(Data items)
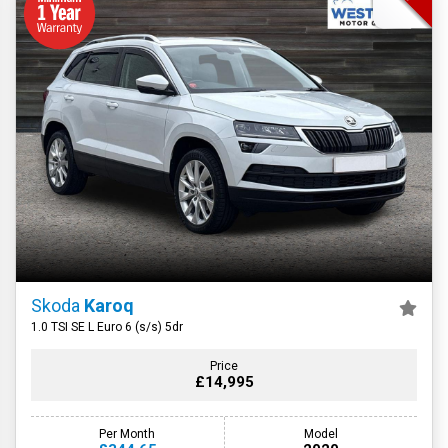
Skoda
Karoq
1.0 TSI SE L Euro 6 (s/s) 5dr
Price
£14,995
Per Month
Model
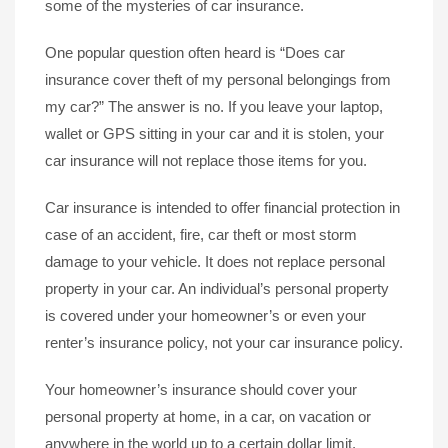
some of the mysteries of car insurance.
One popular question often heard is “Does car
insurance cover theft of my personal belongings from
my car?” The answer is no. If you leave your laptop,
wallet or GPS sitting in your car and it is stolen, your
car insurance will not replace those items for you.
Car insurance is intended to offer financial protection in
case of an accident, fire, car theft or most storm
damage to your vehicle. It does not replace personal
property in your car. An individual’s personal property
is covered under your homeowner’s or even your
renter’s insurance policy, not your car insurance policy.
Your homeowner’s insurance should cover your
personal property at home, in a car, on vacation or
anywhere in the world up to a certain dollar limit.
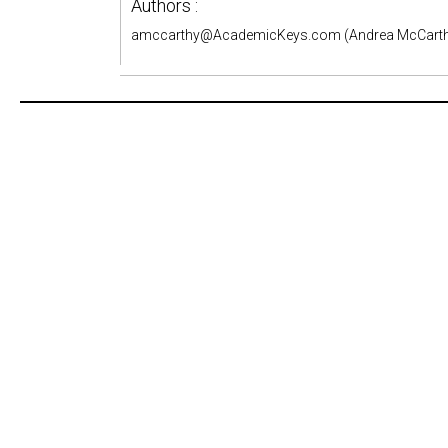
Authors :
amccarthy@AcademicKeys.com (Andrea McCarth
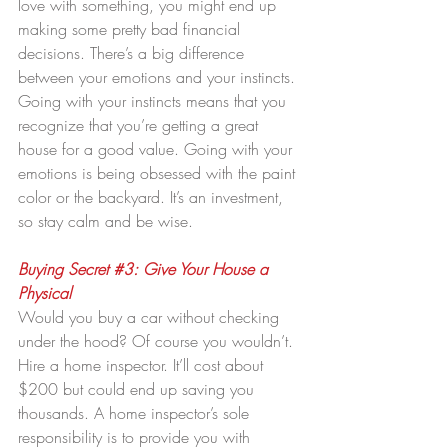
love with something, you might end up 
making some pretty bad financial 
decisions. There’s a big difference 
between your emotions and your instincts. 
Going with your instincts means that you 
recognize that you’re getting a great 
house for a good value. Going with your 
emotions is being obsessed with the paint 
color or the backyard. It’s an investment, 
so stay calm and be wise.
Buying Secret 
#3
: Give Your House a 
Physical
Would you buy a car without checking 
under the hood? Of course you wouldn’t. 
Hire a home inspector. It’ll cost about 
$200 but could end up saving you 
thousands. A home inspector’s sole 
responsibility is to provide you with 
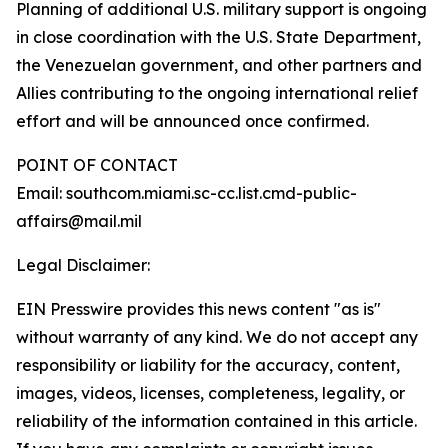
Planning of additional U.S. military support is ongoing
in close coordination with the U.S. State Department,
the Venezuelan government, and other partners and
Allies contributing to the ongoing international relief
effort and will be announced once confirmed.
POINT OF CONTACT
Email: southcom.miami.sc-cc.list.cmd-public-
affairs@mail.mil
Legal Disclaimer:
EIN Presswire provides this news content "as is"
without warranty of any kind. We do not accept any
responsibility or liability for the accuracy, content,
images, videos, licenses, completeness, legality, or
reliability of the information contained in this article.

■ **Work to complete**: The response should hold only an exact retyping of the lines from the beginning of the data through the line containing "emotions is being obsessed with the paint", both ends kept, pictures omitted.

■ **Result of the task**:
Skoda
Karoq
1.0 TSI SE L Euro 6 (s/s) 5dr
Price
£14,995
Per Month
Model
some of the mysteries of car insurance.
One popular question often heard is “Does car
insurance cover theft of my personal belongings from
my car?” The answer is no. If you leave your laptop,
wallet or GPS sitting in your car and it is stolen, your
car insurance will not replace those items for you.
Car insurance is intended to offer financial protection in
case of an accident, fire, car theft or most storm
damage to your vehicle. It does not replace personal
property in your car. An individual’s personal property
is covered under your homeowner’s or even your
renter’s insurance policy, not your car insurance policy.
Your homeowner’s insurance should cover your
personal property at home, in a car, on vacation or
anywhere in the world up to a certain dollar limit.
Authors :
amccarthy@AcademicKeys.com (Andrea McCarth
love with something, you might end up 
making some pretty bad financial 
decisions. There’s a big difference 
between your emotions and your instincts. 
Going with your instincts means that you 
recognize that you’re getting a great 
house for a good value. Going with your 
emotions is being obsessed with the paint 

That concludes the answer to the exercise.